Using the data below, work out how many lines contain the word "packages", then state that number without comment.

=== ENTRIES PROVIDED ===
☆ ☆ ☆

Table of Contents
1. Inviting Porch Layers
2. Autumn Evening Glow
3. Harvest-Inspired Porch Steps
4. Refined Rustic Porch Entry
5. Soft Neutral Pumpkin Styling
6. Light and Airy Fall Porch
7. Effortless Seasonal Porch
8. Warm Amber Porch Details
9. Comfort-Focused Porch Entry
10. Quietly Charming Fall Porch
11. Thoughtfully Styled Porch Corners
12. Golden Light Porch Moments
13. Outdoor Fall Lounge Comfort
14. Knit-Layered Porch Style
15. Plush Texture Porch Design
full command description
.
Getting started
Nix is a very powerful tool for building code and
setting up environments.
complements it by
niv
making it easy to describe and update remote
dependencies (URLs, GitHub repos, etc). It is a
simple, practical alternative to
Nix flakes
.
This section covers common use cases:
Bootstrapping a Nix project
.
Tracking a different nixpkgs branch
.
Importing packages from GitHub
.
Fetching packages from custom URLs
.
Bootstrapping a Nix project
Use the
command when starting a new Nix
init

☆ ☆ ☆

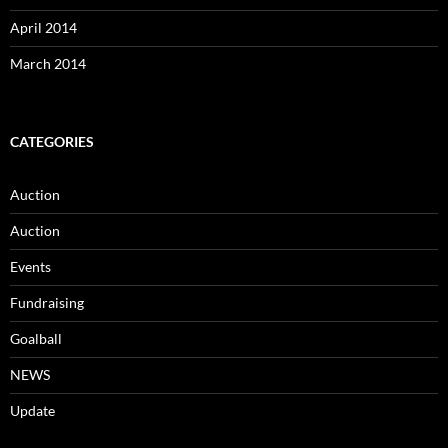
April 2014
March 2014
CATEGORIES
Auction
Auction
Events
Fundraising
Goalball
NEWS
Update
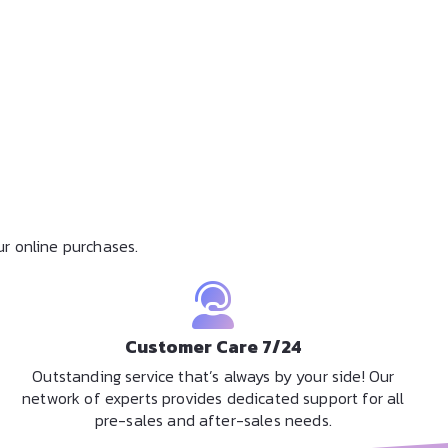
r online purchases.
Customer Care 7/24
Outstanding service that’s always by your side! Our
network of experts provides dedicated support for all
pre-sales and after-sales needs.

☆ ☆ ☆

=== EXPECTED OUTPUT ===
2